**WHAT IS BEING ASKED:** Return every line from the one with "regenerative Energie" through the one with "Professionals", inclusive, exactly as it appears below.

== SUPPLIED RECORDS ==

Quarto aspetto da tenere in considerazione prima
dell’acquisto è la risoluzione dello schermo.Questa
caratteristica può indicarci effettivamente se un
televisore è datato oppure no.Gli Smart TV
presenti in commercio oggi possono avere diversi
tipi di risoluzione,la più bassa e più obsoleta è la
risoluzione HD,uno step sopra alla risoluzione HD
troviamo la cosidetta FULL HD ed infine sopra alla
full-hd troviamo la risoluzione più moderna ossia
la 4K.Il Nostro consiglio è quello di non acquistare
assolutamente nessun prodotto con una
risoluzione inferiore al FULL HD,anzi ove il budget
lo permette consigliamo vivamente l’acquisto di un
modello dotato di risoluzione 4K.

===
== SUPPLIED RECORDS ==

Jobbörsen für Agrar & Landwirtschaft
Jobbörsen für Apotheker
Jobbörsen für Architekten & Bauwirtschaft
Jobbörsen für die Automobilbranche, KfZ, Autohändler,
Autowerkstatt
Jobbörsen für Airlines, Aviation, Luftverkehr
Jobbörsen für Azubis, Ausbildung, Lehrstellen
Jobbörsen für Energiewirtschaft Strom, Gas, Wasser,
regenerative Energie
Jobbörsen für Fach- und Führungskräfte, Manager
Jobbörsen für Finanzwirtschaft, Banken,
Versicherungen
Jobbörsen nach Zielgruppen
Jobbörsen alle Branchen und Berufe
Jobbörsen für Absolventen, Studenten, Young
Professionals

===

**WRITTEN ANSWER:**
regenerative Energie
Jobbörsen für Fach- und Führungskräfte, Manager
Jobbörsen für Finanzwirtschaft, Banken,
Versicherungen
Jobbörsen nach Zielgruppen
Jobbörsen alle Branchen und Berufe
Jobbörsen für Absolventen, Studenten, Young
Professionals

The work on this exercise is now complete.